Imagining God and Other Things

Mausumi Mahapatro

The impulse towards sojourn, not merely of the physical kind but that which requires the faculty of imagination, speaks to our infidelity for the present, our deep seated restlessness and yearning for the other, yet to be traversed or imagined, or to be imagined again and again like a human ritual inescapable.

Thus, we fantasise time travel or the rings of Saturn from a foot afar. We travel back to the future or to the days when Jesus lived or kings, queens and warriors imagined their own denouements. We imagine-mechanic societies free from the straitjacket of tiresome emotions: love, identity or the imbecile need to impute meaning in all that appears empty and without purpose.

The free enter the mind of the slave for leisure; the slave fantasises of the first days of freedom.

But our bond to the human experience binds us to fathom only so much. Our robot heroes and machines, we cannot bear to imagine, robbed of the joy in friendship, the sadness of enduring repetition, or the loneliness of the realisation of solitude.

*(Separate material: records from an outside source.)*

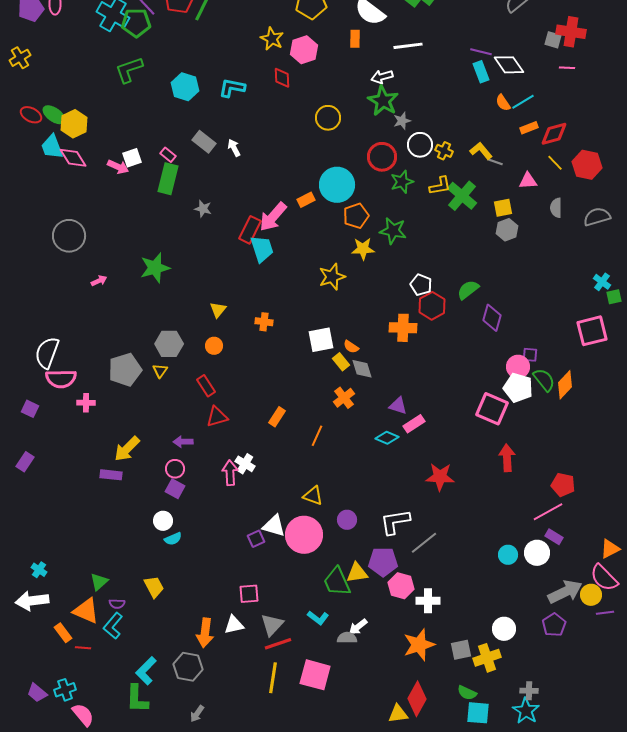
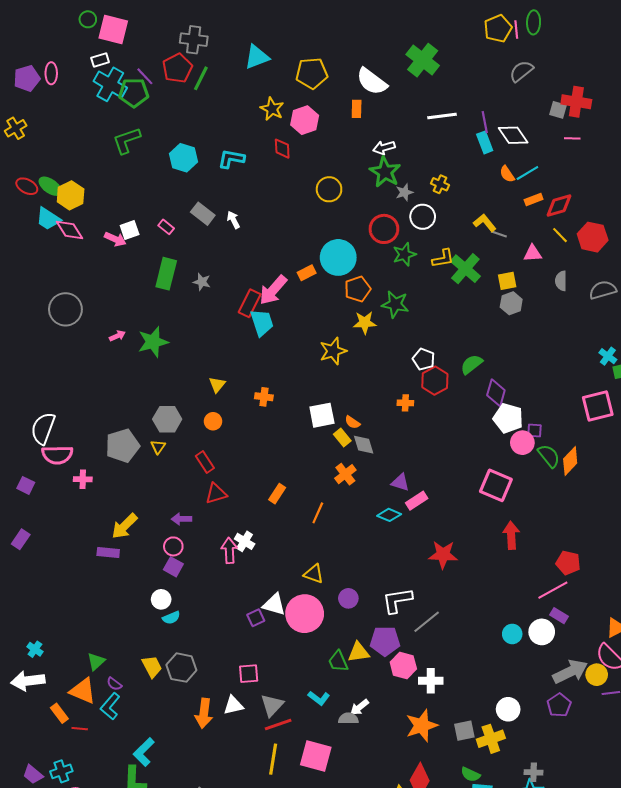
white line: (408, 46) -> (442, 116), moved
purple line: (481, 52) -> (485, 122), turned 65
cyan trapezoid: (52, 147) -> (48, 219), turned -36
yellow cross: (444, 151) -> (440, 184), moved
green rectangle: (168, 179) -> (166, 274), moved
pink arrow: (99, 281) -> (117, 336), moved
orange cross: (403, 328) -> (405, 403), size x0.6
white pentagon: (518, 388) -> (508, 418), moved
green trapezoid: (337, 582) -> (338, 661), size x0.7
purple semicircle: (117, 604) -> (114, 684), turned 35
gray hexagon: (188, 667) -> (181, 668), moved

1984, we envisioned through Orwell's imagination. We cringed, some of us, at the thought that thought itself could be shaken and stripped nude; that our bedrooms could reverberate our deepest confessions into the stern yet perverse bureaucrat's year, not absorb them in muted innocence as expected of a wall, a stone or a blackened piece of earth.

What then shall we expect or imagine a hundred years from the time when Big Brother was imagined? Would our world be one part fire, two parts ice or the reverse, dear Frost? Or could it be like Dante's inferno perhaps?

…A place mute of all light, that bellows as the sea does in a tempest, if it be combated by contrary winds. The infernal hurricane with its rapines, whirling and smiting it molests them.

And in this prospect world of wind and wail, would there remain the eternal collective ambivalence that shrouds the existence of God or a resolute certainty of presence or absence?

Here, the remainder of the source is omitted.